Work to complete ▸ Repeat every record exactly as written.

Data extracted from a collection
━━━━━━━━━━
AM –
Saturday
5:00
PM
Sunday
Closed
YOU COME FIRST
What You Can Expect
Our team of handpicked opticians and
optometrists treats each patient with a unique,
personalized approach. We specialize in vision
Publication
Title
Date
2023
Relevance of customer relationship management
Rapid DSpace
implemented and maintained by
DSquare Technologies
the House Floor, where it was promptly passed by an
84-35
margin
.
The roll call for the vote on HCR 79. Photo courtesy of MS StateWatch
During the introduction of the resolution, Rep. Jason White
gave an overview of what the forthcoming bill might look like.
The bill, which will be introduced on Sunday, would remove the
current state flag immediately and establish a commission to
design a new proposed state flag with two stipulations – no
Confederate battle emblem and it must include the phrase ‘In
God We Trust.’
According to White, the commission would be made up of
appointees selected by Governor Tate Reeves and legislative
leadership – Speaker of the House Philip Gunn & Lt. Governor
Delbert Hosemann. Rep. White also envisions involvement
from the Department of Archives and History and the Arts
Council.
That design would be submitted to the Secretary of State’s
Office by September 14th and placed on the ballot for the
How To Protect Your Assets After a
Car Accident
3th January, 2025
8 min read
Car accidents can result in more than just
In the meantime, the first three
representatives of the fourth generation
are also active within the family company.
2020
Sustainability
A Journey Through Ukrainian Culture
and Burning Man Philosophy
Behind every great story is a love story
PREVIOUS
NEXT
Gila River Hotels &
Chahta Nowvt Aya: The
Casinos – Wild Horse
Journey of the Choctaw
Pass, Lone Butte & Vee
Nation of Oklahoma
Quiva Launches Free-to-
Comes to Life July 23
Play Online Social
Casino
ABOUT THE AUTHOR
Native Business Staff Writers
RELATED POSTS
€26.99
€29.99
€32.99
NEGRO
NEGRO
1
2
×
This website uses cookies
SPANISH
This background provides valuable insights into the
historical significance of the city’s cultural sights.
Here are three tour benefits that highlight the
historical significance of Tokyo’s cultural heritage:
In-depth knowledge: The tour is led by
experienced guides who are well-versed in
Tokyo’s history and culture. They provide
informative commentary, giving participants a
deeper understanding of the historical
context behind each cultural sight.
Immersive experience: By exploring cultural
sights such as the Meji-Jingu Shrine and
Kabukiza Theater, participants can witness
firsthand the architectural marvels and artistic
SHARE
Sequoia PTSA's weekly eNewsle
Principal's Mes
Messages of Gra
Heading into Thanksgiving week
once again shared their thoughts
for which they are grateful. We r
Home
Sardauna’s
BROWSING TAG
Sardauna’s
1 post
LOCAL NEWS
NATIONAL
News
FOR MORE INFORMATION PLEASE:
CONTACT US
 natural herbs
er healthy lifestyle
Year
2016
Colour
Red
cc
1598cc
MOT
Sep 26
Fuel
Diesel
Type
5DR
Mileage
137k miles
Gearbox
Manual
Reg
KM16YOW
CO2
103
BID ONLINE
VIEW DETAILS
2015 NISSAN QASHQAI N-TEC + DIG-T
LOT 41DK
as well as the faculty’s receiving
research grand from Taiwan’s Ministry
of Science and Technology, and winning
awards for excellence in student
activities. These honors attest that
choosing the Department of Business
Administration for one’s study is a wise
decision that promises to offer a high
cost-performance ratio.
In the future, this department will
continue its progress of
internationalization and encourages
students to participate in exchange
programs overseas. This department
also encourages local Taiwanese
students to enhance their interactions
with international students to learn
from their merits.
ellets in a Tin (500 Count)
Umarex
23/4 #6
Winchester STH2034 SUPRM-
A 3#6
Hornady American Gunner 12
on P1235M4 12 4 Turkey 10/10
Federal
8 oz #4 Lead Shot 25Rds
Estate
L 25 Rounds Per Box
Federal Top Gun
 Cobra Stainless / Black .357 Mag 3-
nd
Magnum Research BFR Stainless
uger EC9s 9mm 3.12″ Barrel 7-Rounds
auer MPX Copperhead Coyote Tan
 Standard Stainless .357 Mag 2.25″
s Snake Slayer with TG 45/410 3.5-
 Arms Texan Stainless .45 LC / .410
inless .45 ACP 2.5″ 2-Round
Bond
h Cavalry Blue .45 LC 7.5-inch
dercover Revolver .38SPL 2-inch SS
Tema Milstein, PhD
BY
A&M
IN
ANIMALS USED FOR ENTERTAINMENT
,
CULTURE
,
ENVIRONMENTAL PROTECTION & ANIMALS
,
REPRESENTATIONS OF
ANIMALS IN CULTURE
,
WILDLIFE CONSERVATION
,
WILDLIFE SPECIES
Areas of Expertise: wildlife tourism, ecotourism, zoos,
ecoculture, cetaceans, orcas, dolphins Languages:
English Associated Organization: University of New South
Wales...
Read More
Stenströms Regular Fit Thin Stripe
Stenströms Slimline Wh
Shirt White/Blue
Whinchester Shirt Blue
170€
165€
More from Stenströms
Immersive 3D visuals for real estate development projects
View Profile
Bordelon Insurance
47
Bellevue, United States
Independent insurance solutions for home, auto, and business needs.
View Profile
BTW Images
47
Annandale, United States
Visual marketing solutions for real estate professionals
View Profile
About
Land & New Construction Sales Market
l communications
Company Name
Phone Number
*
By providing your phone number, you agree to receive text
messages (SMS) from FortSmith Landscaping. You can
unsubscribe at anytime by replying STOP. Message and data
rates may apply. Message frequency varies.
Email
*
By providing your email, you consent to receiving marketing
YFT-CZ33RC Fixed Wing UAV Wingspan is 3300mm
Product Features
━━━━━━━━━━
Answer ▸
AM –
Saturday
5:00
PM
Sunday
Closed
YOU COME FIRST
What You Can Expect
Our team of handpicked opticians and
optometrists treats each patient with a unique,
personalized approach. We specialize in vision
Publication
Title
Date
2023
Relevance of customer relationship management
Rapid DSpace
implemented and maintained by
DSquare Technologies
the House Floor, where it was promptly passed by an
84-35
margin
.
The roll call for the vote on HCR 79. Photo courtesy of MS StateWatch
During the introduction of the resolution, Rep. Jason White
gave an overview of what the forthcoming bill might look like.
The bill, which will be introduced on Sunday, would remove the
current state flag immediately and establish a commission to
design a new proposed state flag with two stipulations – no
Confederate battle emblem and it must include the phrase ‘In
God We Trust.’
According to White, the commission would be made up of
appointees selected by Governor Tate Reeves and legislative
leadership – Speaker of the House Philip Gunn & Lt. Governor
Delbert Hosemann. Rep. White also envisions involvement
from the Department of Archives and History and the Arts
Council.
That design would be submitted to the Secretary of State’s
Office by September 14th and placed on the ballot for the
How To Protect Your Assets After a
Car Accident
3th January, 2025
8 min read
Car accidents can result in more than just
In the meantime, the first three
representatives of the fourth generation
are also active within the family company.
2020
Sustainability
A Journey Through Ukrainian Culture
and Burning Man Philosophy
Behind every great story is a love story
PREVIOUS
NEXT
Gila River Hotels &
Chahta Nowvt Aya: The
Casinos – Wild Horse
Journey of the Choctaw
Pass, Lone Butte & Vee
Nation of Oklahoma
Quiva Launches Free-to-
Comes to Life July 23
Play Online Social
Casino
ABOUT THE AUTHOR
Native Business Staff Writers
RELATED POSTS
€26.99
€29.99
€32.99
NEGRO
NEGRO
1
2
×
This website uses cookies
SPANISH
This background provides valuable insights into the
historical significance of the city’s cultural sights.
Here are three tour benefits that highlight the
historical significance of Tokyo’s cultural heritage:
In-depth knowledge: The tour is led by
experienced guides who are well-versed in
Tokyo’s history and culture. They provide
informative commentary, giving participants a
deeper understanding of the historical
context behind each cultural sight.
Immersive experience: By exploring cultural
sights such as the Meji-Jingu Shrine and
Kabukiza Theater, participants can witness
firsthand the architectural marvels and artistic
SHARE
Sequoia PTSA's weekly eNewsle
Principal's Mes
Messages of Gra
Heading into Thanksgiving week
once again shared their thoughts
for which they are grateful. We r
Home
Sardauna’s
BROWSING TAG
Sardauna’s
1 post
LOCAL NEWS
NATIONAL
News
FOR MORE INFORMATION PLEASE:
CONTACT US
 natural herbs
er healthy lifestyle
Year
2016
Colour
Red
cc
1598cc
MOT
Sep 26
Fuel
Diesel
Type
5DR
Mileage
137k miles
Gearbox
Manual
Reg
KM16YOW
CO2
103
BID ONLINE
VIEW DETAILS
2015 NISSAN QASHQAI N-TEC + DIG-T
LOT 41DK
as well as the faculty’s receiving
research grand from Taiwan’s Ministry
of Science and Technology, and winning
awards for excellence in student
activities. These honors attest that
choosing the Department of Business
Administration for one’s study is a wise
decision that promises to offer a high
cost-performance ratio.
In the future, this department will
continue its progress of
internationalization and encourages
students to participate in exchange
programs overseas. This department
also encourages local Taiwanese
students to enhance their interactions
with international students to learn
from their merits.
ellets in a Tin (500 Count)
Umarex
23/4 #6
Winchester STH2034 SUPRM-
A 3#6
Hornady American Gunner 12
on P1235M4 12 4 Turkey 10/10
Federal
8 oz #4 Lead Shot 25Rds
Estate
L 25 Rounds Per Box
Federal Top Gun
 Cobra Stainless / Black .357 Mag 3-
nd
Magnum Research BFR Stainless
uger EC9s 9mm 3.12″ Barrel 7-Rounds
auer MPX Copperhead Coyote Tan
 Standard Stainless .357 Mag 2.25″
s Snake Slayer with TG 45/410 3.5-
 Arms Texan Stainless .45 LC / .410
inless .45 ACP 2.5″ 2-Round
Bond
h Cavalry Blue .45 LC 7.5-inch
dercover Revolver .38SPL 2-inch SS
Tema Milstein, PhD
BY
A&M
IN
ANIMALS USED FOR ENTERTAINMENT
,
CULTURE
,
ENVIRONMENTAL PROTECTION & ANIMALS
,
REPRESENTATIONS OF
ANIMALS IN CULTURE
,
WILDLIFE CONSERVATION
,
WILDLIFE SPECIES
Areas of Expertise: wildlife tourism, ecotourism, zoos,
ecoculture, cetaceans, orcas, dolphins Languages:
English Associated Organization: University of New South
Wales...
Read More
Stenströms Regular Fit Thin Stripe
Stenströms Slimline Wh
Shirt White/Blue
Whinchester Shirt Blue
170€
165€
More from Stenströms
Immersive 3D visuals for real estate development projects
View Profile
Bordelon Insurance
47
Bellevue, United States
Independent insurance solutions for home, auto, and business needs.
View Profile
BTW Images
47
Annandale, United States
Visual marketing solutions for real estate professionals
View Profile
About
Land & New Construction Sales Market
l communications
Company Name
Phone Number
*
By providing your phone number, you agree to receive text
messages (SMS) from FortSmith Landscaping. You can
unsubscribe at anytime by replying STOP. Message and data
rates may apply. Message frequency varies.
Email
*
By providing your email, you consent to receiving marketing
YFT-CZ33RC Fixed Wing UAV Wingspan is 3300mm
Product Features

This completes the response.